We should bear in mind, as stated in the minority opinion, that we are dealing here with that aspect of res judicata which is referred to as collateral estoppel. Thereunder, the inquiry before this court is whether or not the issue as to the negligence of Herman Schwartz, dispositive here, was determined by the prior judgment. On principles now settled, such prior judgment is binding and conclusive upon Herman Schwartz as to the material and relevant issues actually and fully litigated on the merits in the prior action and determined by the judgment entered therein. This is a proper application of the doctrine of collateral estoppel. (See 50 C. J. S., Judgments, §§ 593, 687; 56 Harv. L. Rev. 1; Restatement, Judgments, § 68; Schuylkill Fuel Corp. v. Nieberg Realty Corp., 250 N. Y. 304, 307; Ripley v. Storer, 309 N. Y. 506; Hinchey v. Sellers, 7 N.Y.2d 287; Friedman v. Park Lane Motors, 18 A.D.2d 262, 264; Hollenbeck v. AEtna Cas. & Sur. Co., 215 App.
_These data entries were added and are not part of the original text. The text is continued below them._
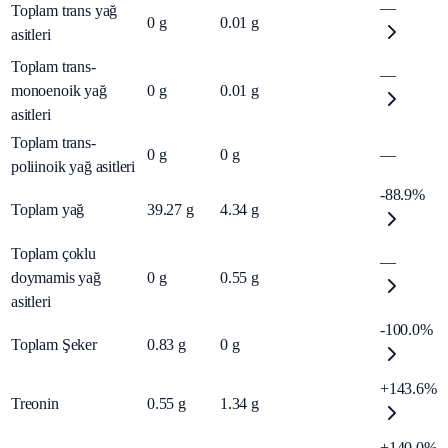
—
Toplam trans yağ
0
g
0.01
g
asitleri
Toplam trans-
—
monoenoik yağ
0
g
0.01
g
asitleri
Toplam trans-
0
g
0
g
—
poliinoik yağ asitleri
-88.9%
Toplam yağ
39.27
g
4.34
g
Toplam çoklu
—
doymamis yağ
0
g
0.55
g
asitleri
-100.0%
Toplam Şeker
0.83
g
0
g
+143.6%
Treonin
0.55
g
1.34
g
+140.0%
Div. 609, 611, affd. 243 N. Y. 540.)

Contrary to what is questioned in the minority opinion, it is clear that the prior action included the litigation of the issue of whether or not the negligence of Herman Schwartz caused or contributed to the collision. He does not dispute such fact in presenting his arguments on this appeal. The damages recovered by the passengers in the prior action and the damages claimed by Herman Schwartz in the present action resulted from alleged injuries received in the collision of the car driven by Mr. Schwartz and another vehicle; and the negligence alleged by the passengers in the prior action as a basis for recovery of their damages was negligence in the operation of the cars. This was the allegation which was litigated in the prior action, and Herman Schwartz does not now contend otherwise. Implicit in the verdict of the jury in favor of the passengers in such prior action and in the judgment entered thereon is a finding that Herman Schwartz was negligent in the operation of his vehicle. It was on this basis that the passengers recovered judgment against Herman Schwartz. This is undisputed and it would serve no purpose to remand the matter for the examination of the pleadings and the record in the prior action.
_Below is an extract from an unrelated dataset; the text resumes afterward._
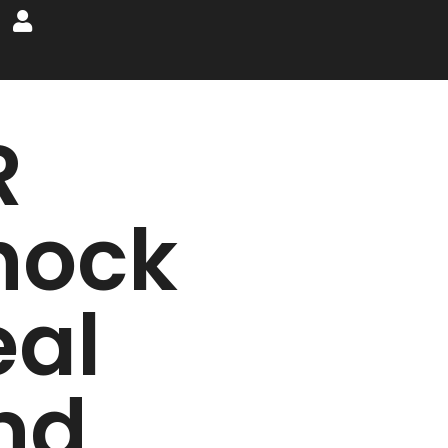
R
hock
eal
nd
There is no merit to plaintiff's further argument that there remain undecided the issues appertaining to the possible application of the last clear chance doctrine. The allegations of plaintiffs' complaint in the present action as to the happening of the accident would not support a recovery on the basis of the application of such doctrine. Furthermore, the right of plaintiff Herman Schwartz to recover is expressly based upon the now unsupportable allegation that he was free from contributory negligence; and, in any event, such allegation is entirely inconsistent with a recovery on the theory of last clear chance.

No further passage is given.